South Carolina Candidates
The final four candidates will compete for the GOP presidential nomination in South Carolina on Saturday.

Rick Santorum and Newt Gingrich, the two closest rival GOP candidates to Republican presidential frontrunner Mitt Romney, hope to meet the former Massachusetts governor in a "one-on-one" contest by the time the primary campaign heads to Florida on 31 January.

Charles Mahtesian, national editor of the online publication Politico, told International Business Times UK: "If Santorum can come second [in South Carolina], then he will look to make the contest a one-on-one battle with Romney. If this happens, he can certainly make a contest of it."

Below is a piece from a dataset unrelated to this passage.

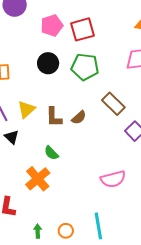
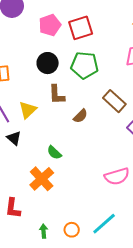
brown L-shape: (54, 117) -> (57, 95), moved
cyan line: (98, 226) -> (104, 224), turned 60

Former congressman Santorum, who enjoyed a huge bounce of support in Iowa, narrowly losing by eight votes, hopes to repeat the shock result in South Carolina.

This does not figure in the plans of former house speaker Newt Gingrich, who enjoyed a surge in opinion polls which has left him clinging to hope that the battle in Florida will come down to a duel.

Following his endorsement by former vice-presidential candidate Sarah Palin, Gingrich brushed off claims that ex-wife Marianna would deliver a "bombshell" interview with ABC News.

Tom Jensen, director of Public Policy Polling, said the firm's latest poll showed a clear momentum towards Gingrich. "Santorum's collapsed and his people are going to Newt," he said. "Gingrich and Romney are basically running even on the first night of our South Carolina poll. No one else is close."

Race for the White House

There has been concern that the Republican race for the White House has scarred the candidates to such an extent that whichever nominee faces Barack Obama in the autumn will have lost a lot of credibility.

Mahtesian disagreed. "Primaries are like this," he said. "The conservatives are fractured but if they can gather behind their chosen candidate then they will be fine.

"This will be one of the closest races in the history of American elections.

"This is a very tight race. There's a decent chance that no one will get above the 60 percent mark in any state. This one will go right down to the wire."